-- MATERIAL PROVIDED follows --

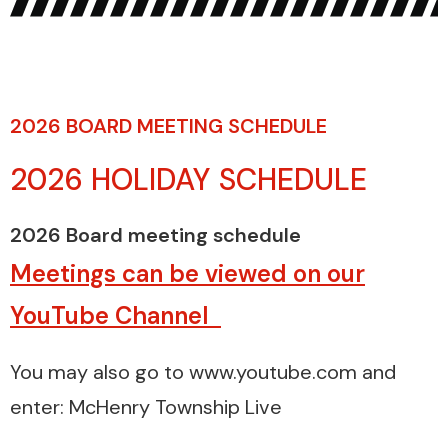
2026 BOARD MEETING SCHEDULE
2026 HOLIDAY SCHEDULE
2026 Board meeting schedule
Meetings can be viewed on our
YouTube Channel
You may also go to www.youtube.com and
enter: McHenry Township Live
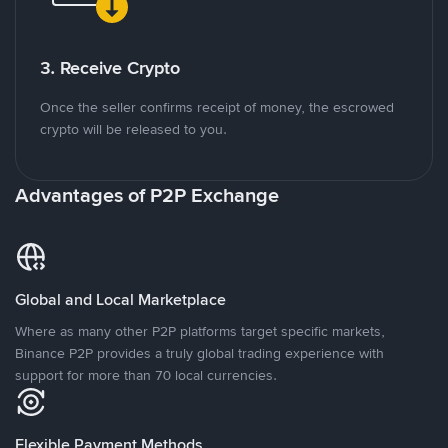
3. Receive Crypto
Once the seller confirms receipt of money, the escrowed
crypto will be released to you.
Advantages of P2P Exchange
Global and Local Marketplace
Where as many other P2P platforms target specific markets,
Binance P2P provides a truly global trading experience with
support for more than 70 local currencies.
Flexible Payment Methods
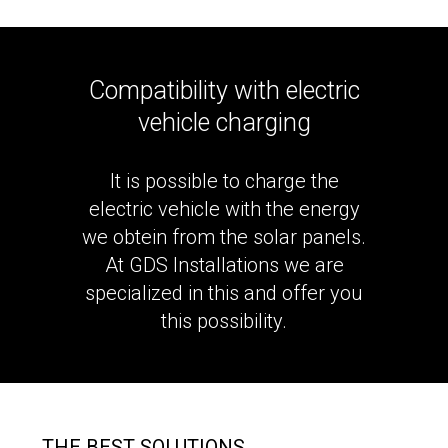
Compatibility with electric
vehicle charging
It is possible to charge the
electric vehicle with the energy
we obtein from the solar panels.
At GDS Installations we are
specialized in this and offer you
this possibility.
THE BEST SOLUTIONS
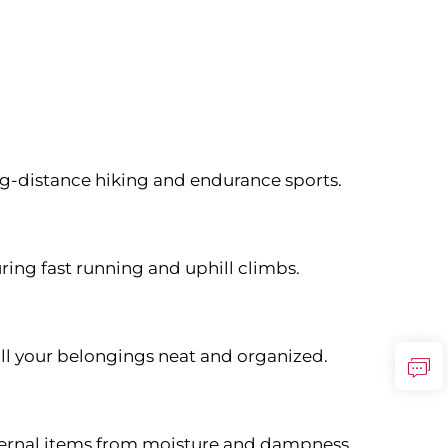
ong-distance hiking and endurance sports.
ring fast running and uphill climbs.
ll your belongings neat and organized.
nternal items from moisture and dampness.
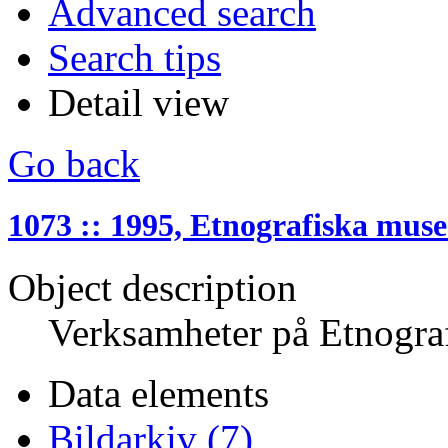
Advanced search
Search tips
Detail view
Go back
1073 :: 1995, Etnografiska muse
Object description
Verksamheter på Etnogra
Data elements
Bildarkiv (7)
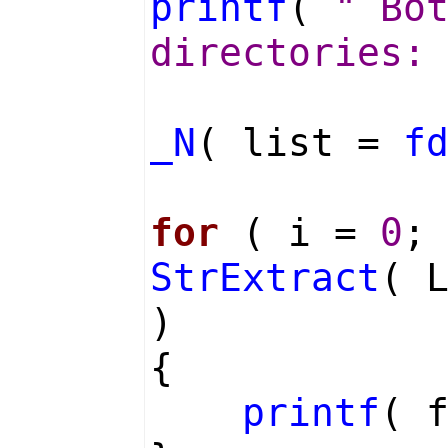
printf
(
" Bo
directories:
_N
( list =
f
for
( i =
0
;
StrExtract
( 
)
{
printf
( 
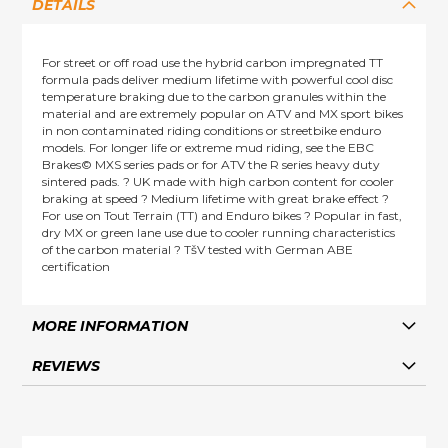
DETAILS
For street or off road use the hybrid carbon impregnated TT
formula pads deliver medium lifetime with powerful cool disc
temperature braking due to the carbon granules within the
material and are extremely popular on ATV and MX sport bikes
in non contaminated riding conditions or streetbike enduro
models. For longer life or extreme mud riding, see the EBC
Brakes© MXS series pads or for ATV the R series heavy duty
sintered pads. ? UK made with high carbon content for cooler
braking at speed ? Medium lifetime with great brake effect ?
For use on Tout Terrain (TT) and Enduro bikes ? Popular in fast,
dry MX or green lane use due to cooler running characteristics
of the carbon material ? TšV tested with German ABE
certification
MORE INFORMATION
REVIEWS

-- MATERIAL PROVIDED concluded --

◆ **WHAT TO PRODUCE**: Before printing the records again, strip out the pictures; change nothing else.

◆ **RESPONSE TO THE EXERCISE**:
2026 BOARD MEETING SCHEDULE
2026 HOLIDAY SCHEDULE
2026 Board meeting schedule
Meetings can be viewed on our
YouTube Channel
You may also go to www.youtube.com and
enter: McHenry Township Live
3. Receive Crypto
Once the seller confirms receipt of money, the escrowed
crypto will be released to you.
Advantages of P2P Exchange
Global and Local Marketplace
Where as many other P2P platforms target specific markets,
Binance P2P provides a truly global trading experience with
support for more than 70 local currencies.
Flexible Payment Methods
Compatibility with electric
vehicle charging
It is possible to charge the
electric vehicle with the energy
we obtein from the solar panels.
At GDS Installations we are
specialized in this and offer you
this possibility.
THE BEST SOLUTIONS
ong-distance hiking and endurance sports.
ring fast running and uphill climbs.
ll your belongings neat and organized.
nternal items from moisture and dampness.
Advanced search
Search tips
Detail view
Go back
1073 :: 1995, Etnografiska muse
Object description
Verksamheter på Etnogra
Data elements
Bildarkiv (7)
printf
(
" Bo
directories:
_N
( list =
f
for
( i =
0
;
StrExtract
( 
)
{
printf
( 
DETAILS
For street or off road use the hybrid carbon impregnated TT
formula pads deliver medium lifetime with powerful cool disc
temperature braking due to the carbon granules within the
material and are extremely popular on ATV and MX sport bikes
in non contaminated riding conditions or streetbike enduro
models. For longer life or extreme mud riding, see the EBC
Brakes© MXS series pads or for ATV the R series heavy duty
sintered pads. ? UK made with high carbon content for cooler
braking at speed ? Medium lifetime with great brake effect ?
For use on Tout Terrain (TT) and Enduro bikes ? Popular in fast,
dry MX or green lane use due to cooler running characteristics
of the carbon material ? TšV tested with German ABE
certification
MORE INFORMATION
REVIEWS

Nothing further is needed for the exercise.